§ THE TASK
In the entries below, find the line with "cường hệ miễn" and the line with "Points de diffusion"; copy them and every line between them exactly, but not the pictures.

DATA EXCERPTS START

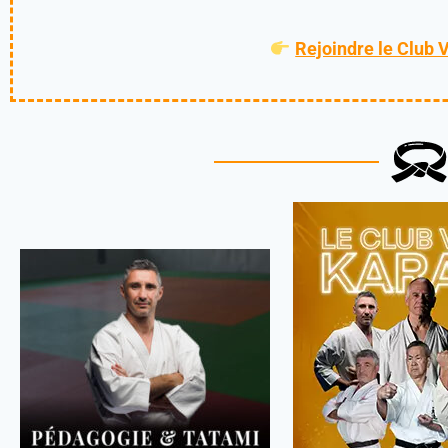
Rejoindre le Club 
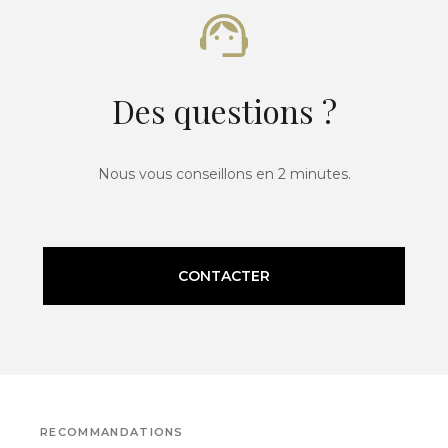
Des questions ?
Nous vous conseillons en 2 minutes.
CONTACTER
RECOMMANDATIONS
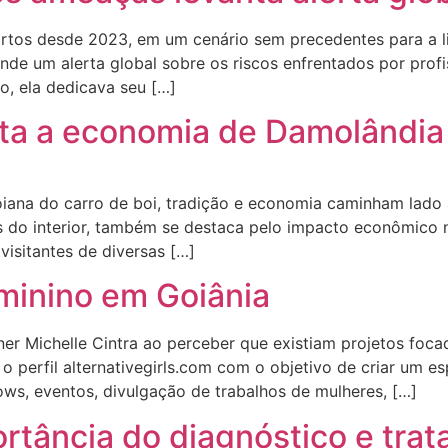
mortos desde 2023, em um cenário sem precedentes para a 
ende um alerta global sobre os riscos enfrentados por prof
o, ela dedicava seu […]
ta a economia de Damolândia
ana do carro de boi, tradição e economia caminham lado a 
zes do interior, também se destaca pelo impacto econômico
visitantes de diversas […]
eminino em Goiânia
igner Michelle Cintra ao perceber que existiam projetos f
o perfil alternativegirls.com com o objetivo de criar um es
ows, eventos, divulgação de trabalhos de mulheres, […]
portância do diagnóstico e tr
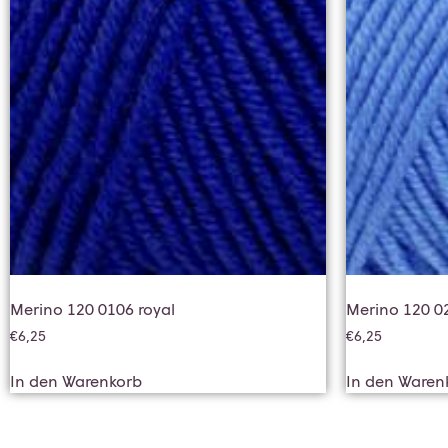
Merino 120 0106 royal
Merino 120 02
€
6,25
€
6,25
In den Warenkorb
In den Waren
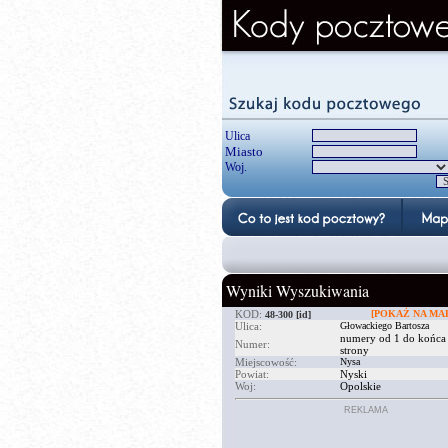
Ulica
Miasto
Woj.
Wyniki Wyszukiwania
KOD:
[POKAŻ NA MAP
48-300
[id]
Ulica:
Głowackiego Bartosza
numery od 1 do końca
Numer:
strony
Miejscowość:
Nysa
Powiat:
Nyski
Woj:
Opolskie
REKLAMA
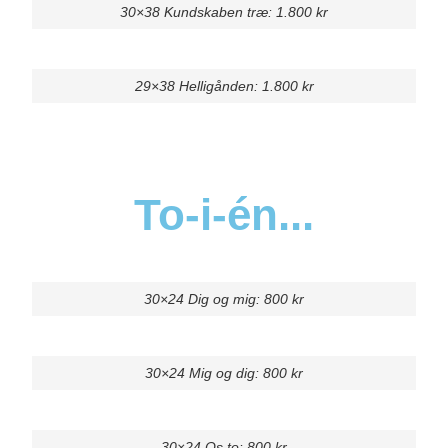
30×38 Kundskaben træ: 1.800 kr
29×38 Helligånden: 1.800 kr
To-i-én...
30×24 Dig og mig: 800 kr
30×24 Mig og dig: 800 kr
30×24 Os to: 800 kr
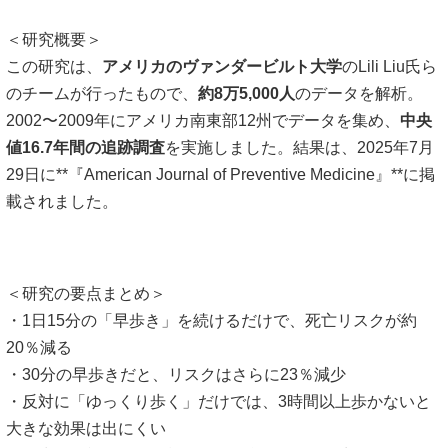
＜研究概要＞
この研究は、
アメリカのヴァンダービルト大学
のLili Liu氏ら
のチームが行ったもので、
約8万5,000人
のデータを解析。
2002〜2009年にアメリカ南東部12州でデータを集め、
中央
値16.7年間の追跡調査
を実施しました。結果は、2025年7月
29日に**『American Journal of Preventive Medicine』**に掲
載されました。
＜研究の要点まとめ＞
・1日15分の「早歩き」を続けるだけで、死亡リスクが約
20％減る
・30分の早歩きだと、リスクはさらに23％減少
・反対に「ゆっくり歩く」だけでは、3時間以上歩かないと
大きな効果は出にくい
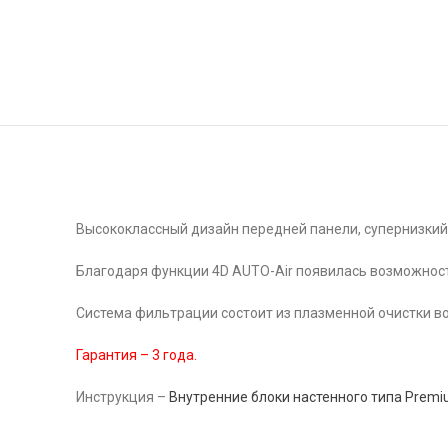
Высококлассный дизайн передней панели, супернизкий 
Благодаря функции 4D AUTO-Air появилась возможность
Система фильтрации состоит из плазменной очистки воз
Гарантия – 3 года.
Инструкция –
Внутренние блоки настенного типа Premi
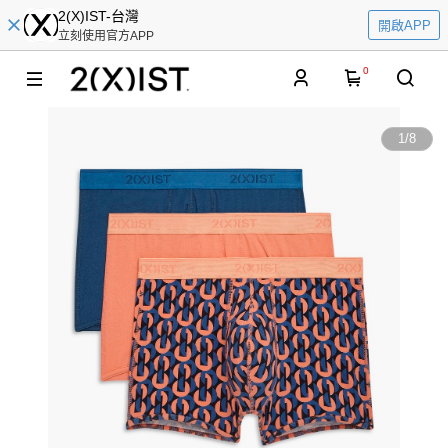
2(X)IST-台灣
開啟APP
立刻使用官方APP
0
1
/
8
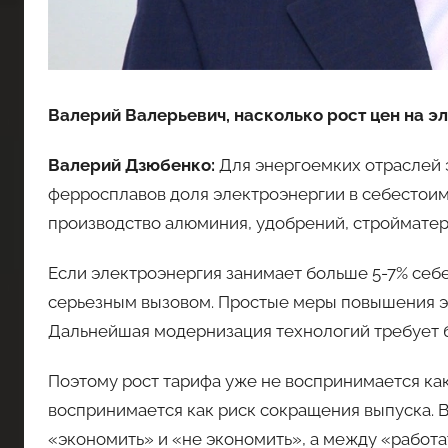
Валерий Валерьевич, насколько рост цен на 
Валерий Дзюбенко:
Для энергоемких отраслей 
ферросплавов доля электроэнергии в себестоим
производство алюминия, удобрений, стройматер
Если электроэнергия занимает больше 5-7% себ
серьезным вызовом. Простые меры повышения э
Дальнейшая модернизация технологий требует б
Поэтому рост тарифа уже не воспринимается ка
воспринимается как риск сокращения выпуска. 
«экономить» и «не экономить», а между «работат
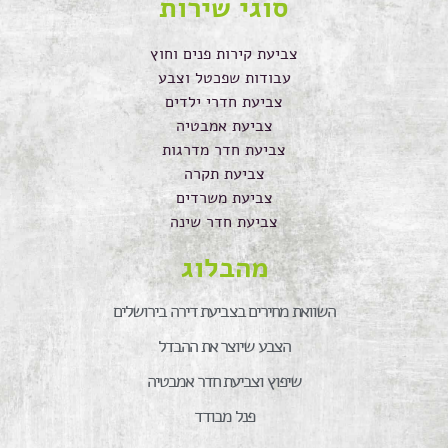
סוגי שירות
צביעת קירות פנים וחוץ
עבודות שפכטל וצבע
צביעת חדרי ילדים
צביעת אמבטיה
צביעת חדר מדרגות
צביעת תקרה
צביעת משרדים
צביעת חדר שינה
מהבלוג
השוואת מחירים בצביעת דירה בירושלים
הצבע שיוצר את ההבדל
שיפוץ וצביעת חדר אמבטיה
פנל מבודד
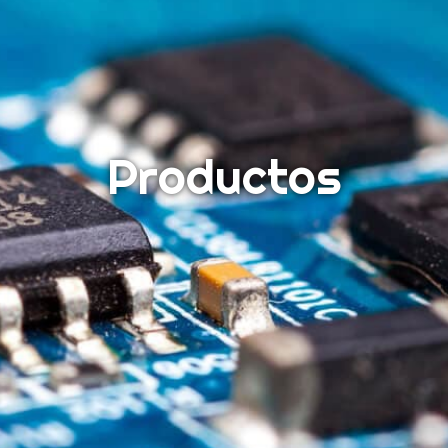
Productos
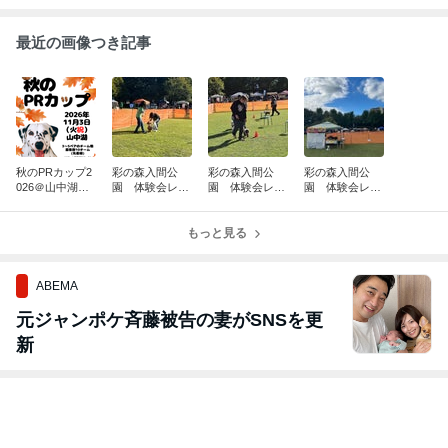
ames-projects.com/
最近の画像つき記事
秋のPRカップ2
彩の森入間公
彩の森入間公
彩の森入間公
026＠山中湖
園 体験会レ
園 体験会レ
園 体験会レ
開催決定！
ポ ⑤
ポ ④
ポ ③
もっと見る
ABEMA
元ジャンポケ斉藤被告の妻がSNSを更
新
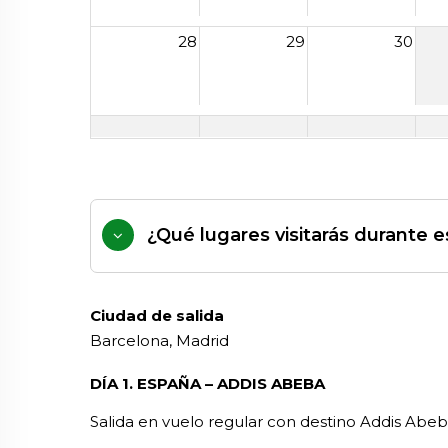
28
29
30
¿Qué lugares visitarás durante es
Ciudad de salida
Barcelona, Madrid
DÍA 1. ESPAÑA – ADDIS ABEBA
Salida en vuelo regular con destino Addis Abeba.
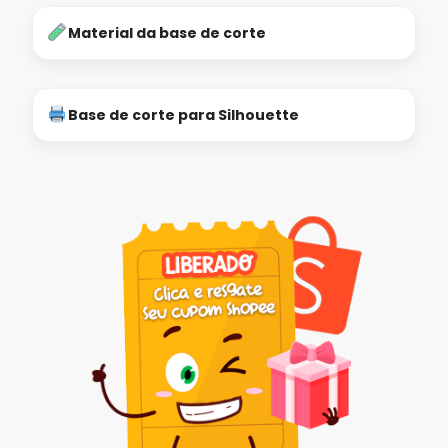
Material da base de corte
Base de corte para Silhouette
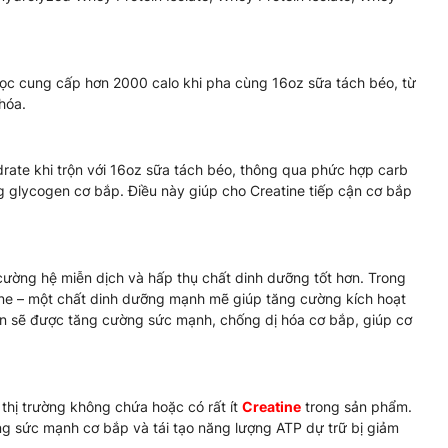
ọc cung cấp hơn 2000 calo khi pha cùng 16oz sữa tách béo, từ
hóa.
te khi trộn với 16oz sữa tách béo, thông qua phức hợp carb
g glycogen cơ bắp. Điều này giúp cho Creatine tiếp cận cơ bắp
cường hệ miễn dịch và hấp thụ chất dinh dưỡng tốt hơn. Trong
ine – một chất dinh dưỡng mạnh mẽ giúp tăng cường kích hoạt
ạn sẽ được tăng cường sức mạnh, chống dị hóa cơ bắp, giúp cơ
thị trường không chứa hoặc có rất ít
Creatine
trong sản phẩm.
g sức mạnh cơ bắp và tái tạo năng lượng ATP dự trữ bị giảm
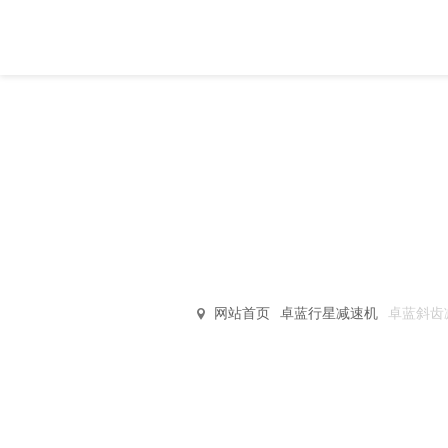
PRODUCT CEN
高速度/高负荷/高刚性/高
厂家直销·品质保障
网站首页
卓蓝行星减速机
卓蓝斜齿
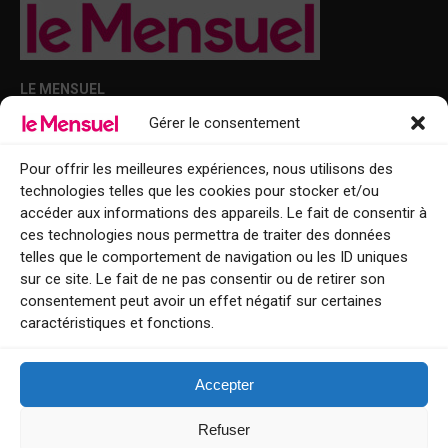
LE MENSUEL
Gérer le consentement
Points de diffusion Var et Alpes-Maritimes : oû trouver Le Mensuel ?
Le Mensuel en PDF : consultez le magazine en ligne
Pour offrir les meilleures expériences, nous utilisons des
technologies telles que les cookies pour stocker et/ou
Qui sommes-nous ?
accéder aux informations des appareils. Le fait de consentir à
BFM Top Sorties
ces technologies nous permettra de traiter des données
telles que le comportement de navigation ou les ID uniques
EVENT
sur ce site. Le fait de ne pas consentir ou de retirer son
consentement peut avoir un effet négatif sur certaines
Tourisme week-end : envie de vous évader le temps d’un week-end ou
caractéristiques et fonctions.
de découvrir une nouvelle destination ?
Explorez nos bonnes adresses
Accepter
Contact
Refuser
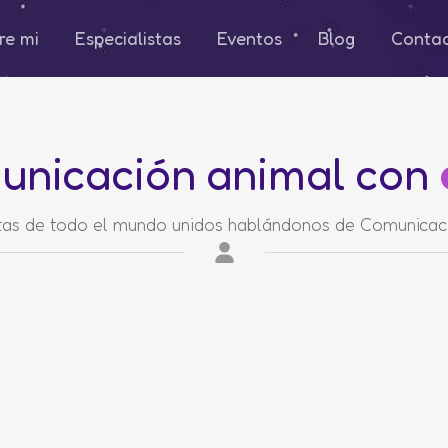
re mi
Especialistas
Eventos
Blog
Conta
unicación animal con
stas de todo el mundo unidos hablándonos de Comunicac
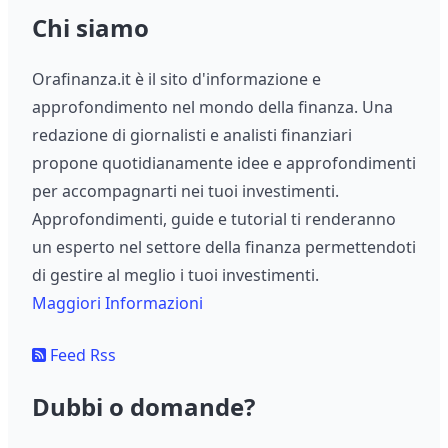
Chi siamo
Orafinanza.it è il sito d'informazione e
approfondimento nel mondo della finanza. Una
redazione di giornalisti e analisti finanziari
propone quotidianamente idee e approfondimenti
per accompagnarti nei tuoi investimenti.
Approfondimenti, guide e tutorial ti renderanno
un esperto nel settore della finanza permettendoti
di gestire al meglio i tuoi investimenti.
Maggiori Informazioni
Feed Rss
Dubbi o domande?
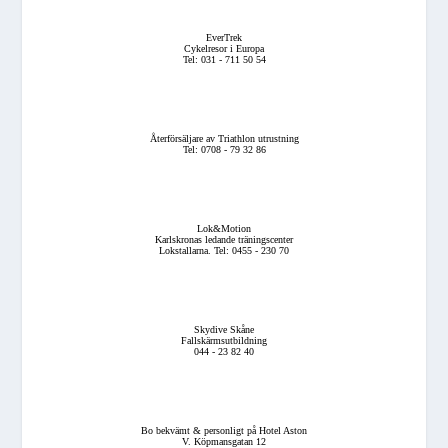
EverTrek
Cykelresor i Europa
Tel: 031 - 711 50 54
Återförsäljare av Triathlon utrustning
Tel: 0708 - 79 32 86
Lok&Motion
Karlskronas ledande träningscenter
Lokstallarna. Tel: 0455 - 230 70
Skydive Skåne
Fallskärmsutbildning
044 - 23 82 40
Bo bekvämt & personligt på Hotel Aston
V. Köpmansgatan 12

DATA EXCERPTS END

§ RESPONSE BOX
cường hệ miễn dịch và hấp thụ chất dinh dưỡng tốt hơn. Trong
ine – một chất dinh dưỡng mạnh mẽ giúp tăng cường kích hoạt
ạn sẽ được tăng cường sức mạnh, chống dị hóa cơ bắp, giúp cơ
thị trường không chứa hoặc có rất ít
Creatine
trong sản phẩm.
g sức mạnh cơ bắp và tái tạo năng lượng ATP dự trữ bị giảm
PRODUCT CEN
高速度/高负荷/高刚性/高
厂家直销·品质保障
网站首页
卓蓝行星减速机
卓蓝斜齿
LE MENSUEL
Gérer le consentement
Points de diffusion Var et Alpes-Maritimes : oû trouver Le Mensuel ?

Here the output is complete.